Alamy—Alamy
By Donna Rosato
March 6, 2015

Supporting women in the workplace is just a decent thing for men to do. But there’s also a selfish reason for men to care: Helping a woman get ahead on the job can help your career, too.

That’s the message from #LeanInTogether, a new campaign from Sheryl Sandberg’s women’s career empowerment organization LeanIn.org.

Coming on the second anniversary of the launch of Sandberg’s Lean In initiative, the campaign makes the case that changing women’s roles in the workplace can’t happen without a change in behavior from their male colleagues and partners. #LeaninTogether kicked off this week with PSAs from NBA and WNBA stars on ESPN (which has mostly male viewership) and an editorial in The New York Times.

“From stronger marriages and healthier, happier children to better outcomes at work, the benefits of men leaning in for equality are huge,” Facebook COO Sandberg and Wharton Professor Adam Grant wrote in the Times.

So, guys, are you ready to lean in together? These are the five best ways to be advocates for women—and indirectly, yourselves—in the workplace.

1. Be a Mentor.

Women often seek out other women as mentors. But research shows that women who also have male mentors get more promotions and make more money than those who have only female advisors.

A study of MBAs by Harvard Business School found having a mentor raised a man’s salary an average $9,260 vs. just $661 for women. That’s because the mentors for men tend to be male and higher up the corporate ladder (where there are fewer women) than women’s mentors, who are more likely to be female.

Offering to mentor an up-and-comer has some kickback for you as well: “Mentoring is a great way to identify future leaders, which can raise your profile,” says Anna Beninger from Catalyst, a nonprofit that works to expand opportunities for women in business.

2. Be an Advocate.

Look for ways for female employees to be better seen, heard and recognized, says Kathy Caprino, who runs a women’s career success and leadership coaching business.

For example, if you see female colleagues get interrupted in meetings, interject and say you’d like to hear them finish. Openly ask women to contribute to the conversation.

If you manage a team with women, give them chances to lead, present projects and manage others.

Women are less likely to toot their own horns, so help make sure your colleagues get the credit they deserve. So look for opportunities to acknowledge women when their ideas are implemented, both publicly and to higher ups. When you introduce female coworkers, emphasize their accomplishments.

3. Recruit women.

Hiring women can be a good thing for your company. One study found that start-ups that had more women on staff have greater odds of success.
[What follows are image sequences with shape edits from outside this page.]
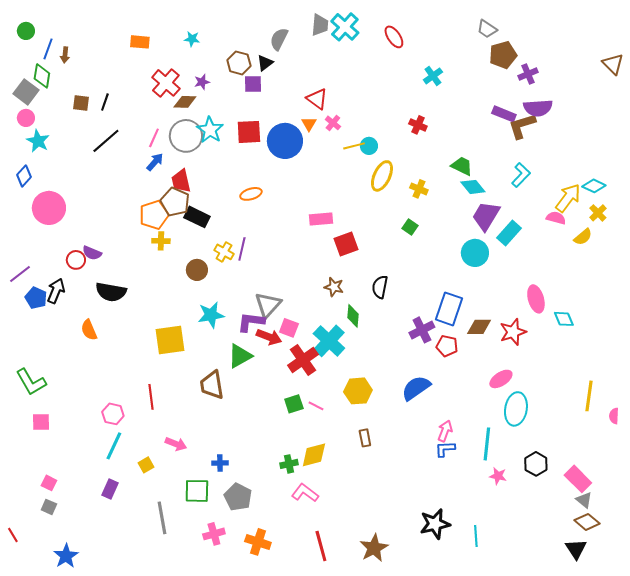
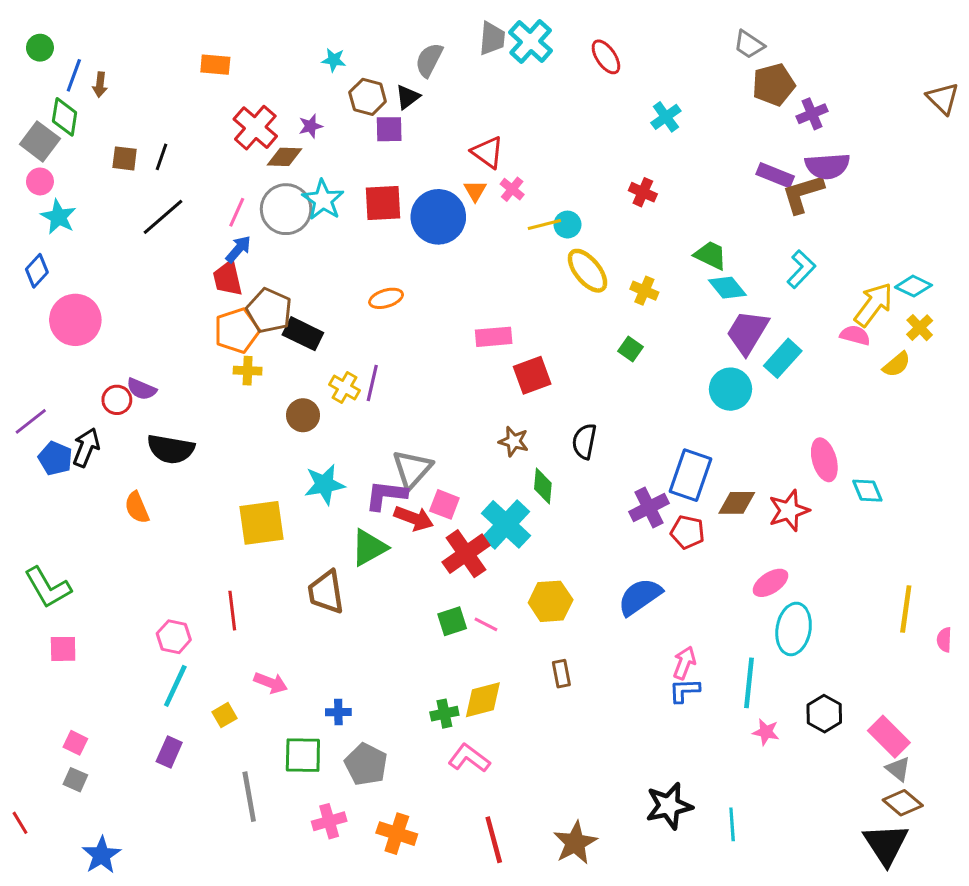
cyan star: (192, 39) -> (334, 60), moved
yellow ellipse: (382, 176) -> (587, 271), turned -64
red trapezoid: (181, 181) -> (228, 278), moved
black triangle: (576, 549) -> (886, 844), size x1.4

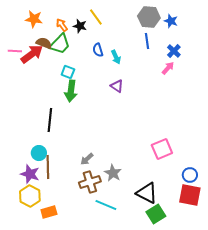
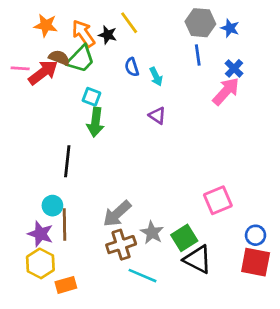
orange arrow: (62, 25) -> (83, 33), size x1.5
pink arrow: (168, 68) -> (226, 91), size x1.6
gray arrow: (87, 159) -> (117, 214), size x1.6
green square: (156, 214) -> (184, 238), moved

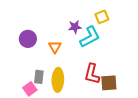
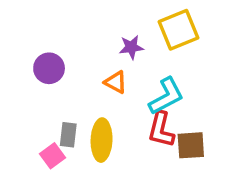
yellow square: (102, 17) -> (179, 30), size x1.6
cyan L-shape: (90, 37) -> (166, 96), moved
orange triangle: (55, 47) -> (116, 82), moved, turned -32

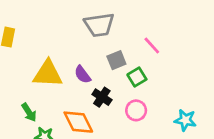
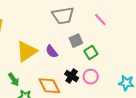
pink line: (152, 46) -> (100, 20), moved
yellow triangle: (48, 74) -> (27, 51), turned -35
black cross: (102, 97) -> (72, 76), moved

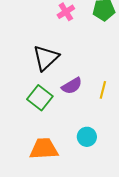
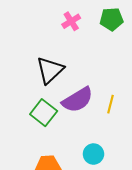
purple semicircle: (72, 86) -> (78, 100), size x1.4

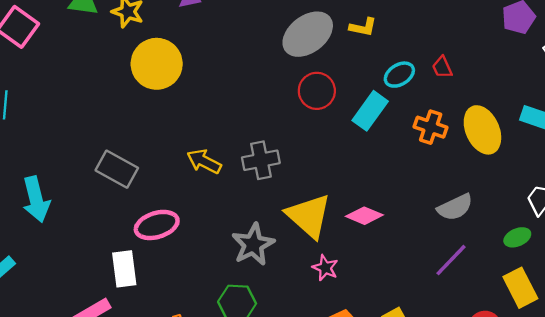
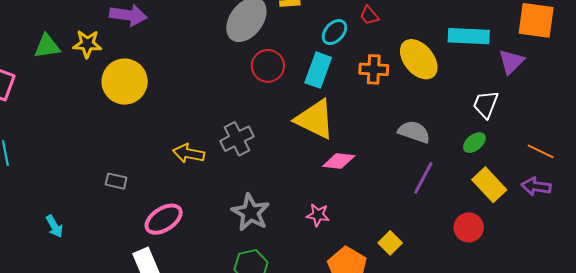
gray rectangle: (117, 169) -> (116, 181), size x0.6
cyan arrow: (36, 199) -> (54, 226), size x0.6
gray semicircle: (455, 207) -> (414, 132), turned -120
yellow triangle: (309, 216) -> (315, 119), moved

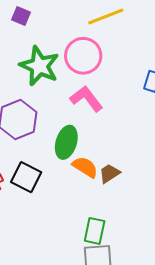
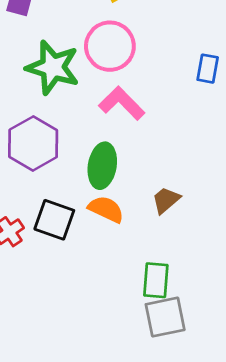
orange semicircle: (85, 167) -> (106, 209), moved

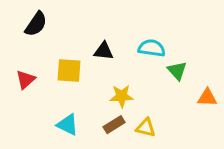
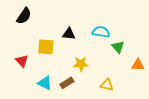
red triangle: (26, 80) -> (22, 61), moved, turned -32
brown rectangle: (114, 125) -> (67, 83), moved
yellow triangle: (146, 128) -> (107, 85), moved

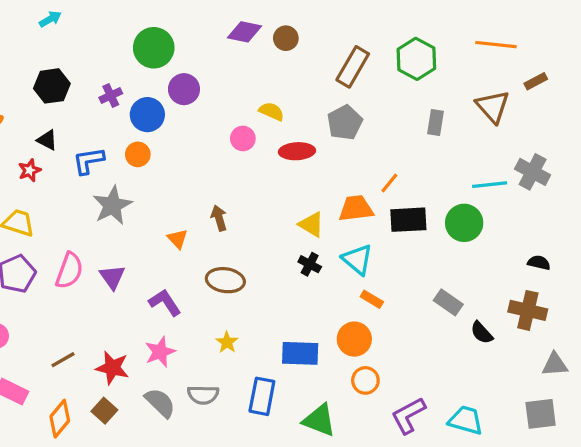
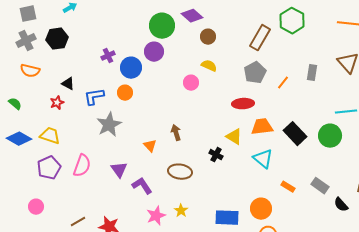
purple diamond: (244, 32) -> (192, 16), turned 30
brown circle: (286, 38) -> (208, 37), moved
green circle: (154, 48) -> (162, 26), moved
green hexagon: (416, 59) -> (292, 21), moved
black hexagon: (52, 86) -> (57, 39), moved
red ellipse: (297, 151) -> (243, 104), moved
orange line: (389, 183) -> (283, 83), moved
black rectangle: (408, 220) -> (295, 134), turned 50
black cross: (310, 264) -> (216, 155), moved
purple triangle: (112, 277) -> (119, 170), moved
orange rectangle: (372, 299) -> (288, 187), moved
pink star: (160, 352) -> (156, 216), moved

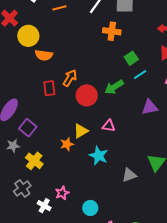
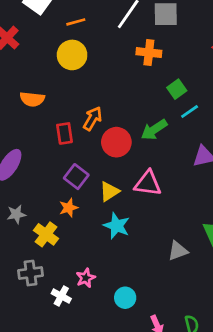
yellow circle: (28, 36) -> (72, 55), moved
orange semicircle: (44, 55) -> (32, 99), moved
pink triangle: (109, 126) -> (148, 183), size x1.5
purple square: (28, 128) -> (76, 177), moved
orange star: (67, 144) -> (69, 208), moved
cyan star: (99, 156) -> (117, 226), moved
gray cross: (22, 188) -> (30, 273), turned 30

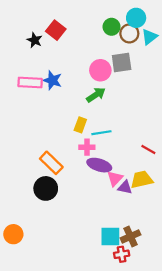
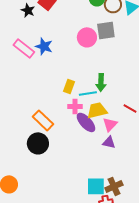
pink rectangle: (30, 83) -> (24, 48), turned 35
green arrow: (96, 95) -> (101, 82), moved, turned 126
purple ellipse: (99, 165) -> (86, 122), turned 30
pink triangle: (115, 178) -> (110, 124), moved
yellow trapezoid: (142, 180) -> (97, 110), moved

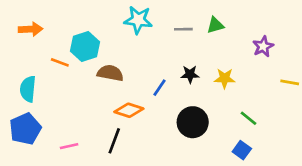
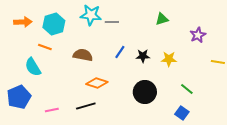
cyan star: (138, 20) -> (91, 15), moved
gray line: (183, 29) -> (112, 22), moved
cyan hexagon: (85, 46) -> (54, 24), moved
blue line: (159, 88) -> (120, 52), moved
cyan semicircle: (28, 89) -> (33, 67), moved, turned -36
black line: (114, 141) -> (86, 106), turned 54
For start-ups with five or more females, 61% were successful and only 39% failed.

But know that some of the most promising candidates won’t come to you: Men will apply for jobs when they meet 60% of the hiring criteria while women wait until they meet 100%. So go after them, finding qualified candidates using LinkedIn and references.

Also when you see a job listing you think would be a slam dunk for one of your former colleagues, send it to her. She might not otherwise think of herself for it. Consider it good karma.

4. Promote women.

Make sure you’re helping to give the women who are already a part of your organization an opportunity to rise.

When it comes to performance reviews, be specific about what constitutes top performance so that both men and women equally know what to do to get ahead. Also get to know your female employees’ ambitions and make clear to them what they need to accomplish to get to the next step.

When you think a woman is ready for the next step and you’re not in control of the promotion process, tell her manager.

Tell her, too, so that she can advocate for herself. And push back when she says she’s “not ready” or “not qualified” for an opportunity—or when others say that about her.

5. Share the office housework.

Changing gender stereotypes about duties isn’t just for the home front.

Women often take on more “office housework”—things like taking notes at a meeting, organizing the office parties and training new hires. Those tasks steal valuable time away from core responsibilities and can keep a female colleague from participating fully, says Sandberg.

“The person taking diligent notes in the meeting almost never makes the killer point,” she writes on the LeanInTogether website.

Two-thirds of women in Fortune 200 companies are in support roles, but line roles with profit-and-loss responsibility more often lead to senior leadership positions.

Don’t fall into the trap of expecting women to take on stereotypical support roles like note taker. Raise your own hand. Not only will you make sure that a woman doesn’t get held back, but you may find yourself having new opportunities to collaborate with different coworkers and develop new skills.

Above all, understand that your actions can help set the tone for other men in the office. Be aware of your subtle biases when it comes to gender. You may not realize it about yourself – or others who work with you. “Walk the talk, be a role model,” says Caprino.